**What is required:** Provide the count of lines below where "button" occurs, with no other output.

Structured page parsing data:
____________

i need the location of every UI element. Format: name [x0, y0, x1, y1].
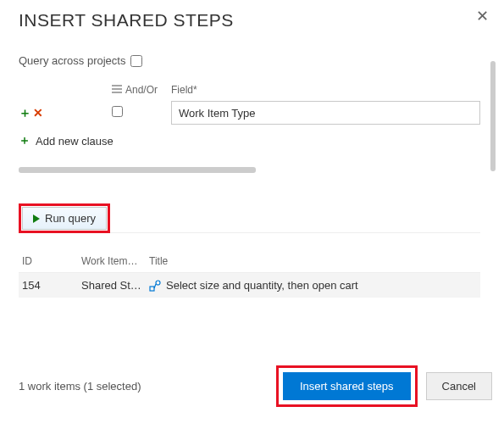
- horizontal-scrollbar[interactable]: [19, 167, 256, 173]
- query-across-projects[interactable]: Query across projects: [19, 54, 480, 67]
- col-type[interactable]: Work Item…: [81, 255, 149, 267]
- add-new-clause-label: Add new clause: [36, 135, 114, 148]
- query-across-projects-label: Query across projects: [19, 54, 125, 67]
- dialog-footer: 1 work items (1 selected) Insert shared …: [19, 365, 492, 407]
- cell-title: Select size and quantity, then open cart: [166, 279, 358, 292]
- vertical-scrollbar[interactable]: [490, 61, 496, 171]
- cell-id: 154: [22, 279, 81, 292]
- insert-shared-steps-button[interactable]: Insert shared steps: [283, 372, 411, 400]
- results-header: ID Work Item… Title: [19, 250, 480, 273]
- highlight-annotation: Insert shared steps: [276, 365, 418, 407]
- query-builder-area: Query across projects And/Or Field* ＋ ✕: [19, 54, 504, 298]
- query-across-projects-checkbox[interactable]: [130, 55, 142, 67]
- andor-header: And/Or: [125, 84, 158, 96]
- table-row[interactable]: 154 Shared St… Select size and quantity,…: [19, 273, 480, 298]
- col-title[interactable]: Title: [149, 255, 477, 267]
- field-input[interactable]: [171, 101, 480, 125]
- add-new-clause-button[interactable]: ＋ Add new clause: [19, 133, 480, 148]
- results-table: ID Work Item… Title 154 Shared St… Selec…: [19, 250, 480, 298]
- play-icon: [33, 214, 40, 223]
- list-icon: [112, 84, 122, 96]
- add-clause-icon[interactable]: ＋: [19, 105, 31, 121]
- highlight-annotation: Run query: [19, 203, 110, 233]
- query-headers: And/Or Field*: [19, 84, 480, 98]
- insert-shared-steps-dialog: ✕ INSERT SHARED STEPS Query across proje…: [0, 0, 504, 429]
- cell-type: Shared St…: [81, 279, 149, 292]
- plus-icon: ＋: [19, 133, 30, 148]
- close-icon[interactable]: ✕: [476, 8, 489, 24]
- field-header: Field*: [171, 84, 480, 96]
- col-id[interactable]: ID: [22, 255, 81, 267]
- run-query-label: Run query: [45, 212, 96, 225]
- andor-checkbox[interactable]: [112, 106, 123, 117]
- run-query-button[interactable]: Run query: [22, 207, 107, 230]
- remove-clause-icon[interactable]: ✕: [33, 106, 43, 120]
- svg-point-1: [156, 281, 160, 285]
- dialog-title: INSERT SHARED STEPS: [19, 10, 504, 31]
- cancel-button[interactable]: Cancel: [426, 372, 492, 400]
- svg-rect-0: [150, 287, 154, 291]
- selection-status: 1 work items (1 selected): [19, 380, 141, 393]
- shared-steps-icon: [149, 280, 161, 292]
- query-clause-row: ＋ ✕: [19, 101, 480, 125]
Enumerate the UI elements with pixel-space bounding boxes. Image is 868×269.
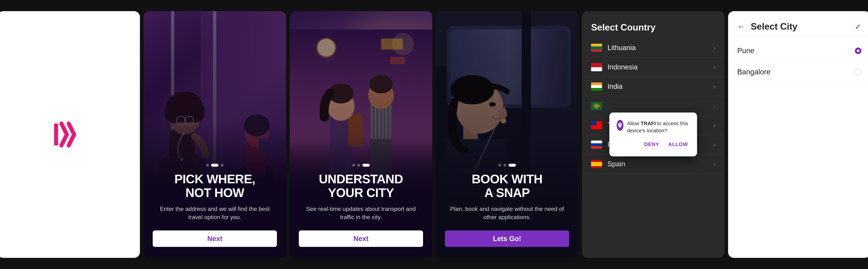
popup-text: Allow TRAFI to access this device's loca… <box>627 120 690 134</box>
screen2-content: PICK WHERE,NOT HOW Enter the address and… <box>144 164 286 258</box>
country-item-lithuania[interactable]: Lithuania › <box>582 38 724 58</box>
city-radio-pune[interactable] <box>855 48 861 54</box>
progress-dots-3 <box>299 164 423 167</box>
city-name-pune: Pune <box>737 47 855 55</box>
city-item-bangalore[interactable]: Bangalore <box>728 61 868 83</box>
country-name-india: India <box>608 83 713 90</box>
dot <box>498 164 501 167</box>
screen4-content: BOOK WITHA SNAP Plan, book and navigate … <box>436 164 578 258</box>
chevron-right-icon: › <box>713 63 715 71</box>
screen-understand: UNDERSTANDYOUR CITY See real-time update… <box>290 11 432 258</box>
screen4-title: BOOK WITHA SNAP <box>445 172 569 200</box>
screen4-subtitle: Plan, book and navigate without the need… <box>445 205 569 221</box>
chevron-right-icon: › <box>713 122 715 129</box>
dot <box>352 164 355 167</box>
screen3-content: UNDERSTANDYOUR CITY See real-time update… <box>290 164 432 258</box>
screen3-title: UNDERSTANDYOUR CITY <box>299 172 423 200</box>
country-name-indonesia: Indonesia <box>608 63 713 71</box>
logo-container <box>51 120 87 149</box>
screen-book: BOOK WITHA SNAP Plan, book and navigate … <box>436 11 578 258</box>
checkmark-icon[interactable]: ✓ <box>855 22 861 31</box>
dot <box>503 164 506 167</box>
screen2-subtitle: Enter the address and we will find the b… <box>153 205 277 221</box>
screen-select-city: ← Select City ✓ Pune Bangalore <box>728 11 868 258</box>
country-item-india[interactable]: India › <box>582 77 724 96</box>
chevron-right-icon: › <box>713 83 715 90</box>
progress-dots-2 <box>153 164 277 167</box>
allow-button[interactable]: ALLOW <box>666 140 690 149</box>
select-city-title: Select City <box>751 21 849 32</box>
dot-active <box>363 164 370 167</box>
city-list: Pune Bangalore <box>728 36 868 258</box>
dot-active <box>508 164 516 167</box>
select-country-header: Select Country <box>582 11 724 38</box>
lets-go-button[interactable]: Lets Go! <box>445 231 569 247</box>
map-pin-icon <box>617 122 623 128</box>
trafi-logo <box>51 120 87 149</box>
flag-russia <box>591 141 602 149</box>
next-button-2[interactable]: Next <box>153 231 277 247</box>
chevron-right-icon: › <box>713 160 715 168</box>
svg-rect-0 <box>54 123 58 146</box>
select-city-header: ← Select City ✓ <box>728 11 868 36</box>
chevron-right-icon: › <box>713 102 715 110</box>
screen2-title: PICK WHERE,NOT HOW <box>153 172 277 200</box>
city-name-bangalore: Bangalore <box>737 68 855 76</box>
chevron-right-icon: › <box>713 44 715 52</box>
city-item-pune[interactable]: Pune <box>728 40 868 61</box>
flag-taiwan <box>591 121 602 129</box>
screen-logo <box>0 11 140 258</box>
country-item-spain[interactable]: Spain › <box>582 154 724 174</box>
dot <box>206 164 209 167</box>
screen-select-country: Select Country Lithuania › Indonesia <box>582 11 724 258</box>
city-radio-bangalore[interactable] <box>855 69 861 75</box>
dot <box>357 164 360 167</box>
screen3-subtitle: See real-time updates about transport an… <box>299 205 423 221</box>
location-icon <box>617 120 623 131</box>
next-button-3[interactable]: Next <box>299 231 423 247</box>
dot <box>221 164 224 167</box>
back-arrow-icon[interactable]: ← <box>737 22 745 31</box>
location-permission-popup: Allow TRAFI to access this device's loca… <box>609 113 697 156</box>
screen-pick-where: PICK WHERE,NOT HOW Enter the address and… <box>144 11 286 258</box>
country-item-indonesia[interactable]: Indonesia › <box>582 58 724 77</box>
chevron-right-icon: › <box>713 141 715 149</box>
country-name-spain: Spain <box>608 160 713 168</box>
deny-button[interactable]: DENY <box>643 140 661 149</box>
flag-indonesia <box>591 63 602 71</box>
flag-spain <box>591 160 602 168</box>
progress-dots-4 <box>445 164 569 167</box>
flag-lithuania <box>591 44 602 52</box>
flag-brazil <box>591 102 602 110</box>
dot-active <box>211 164 218 167</box>
flag-india <box>591 82 602 91</box>
popup-actions: DENY ALLOW <box>617 138 690 149</box>
country-name-lithuania: Lithuania <box>608 44 713 52</box>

____________

**Task response:** 9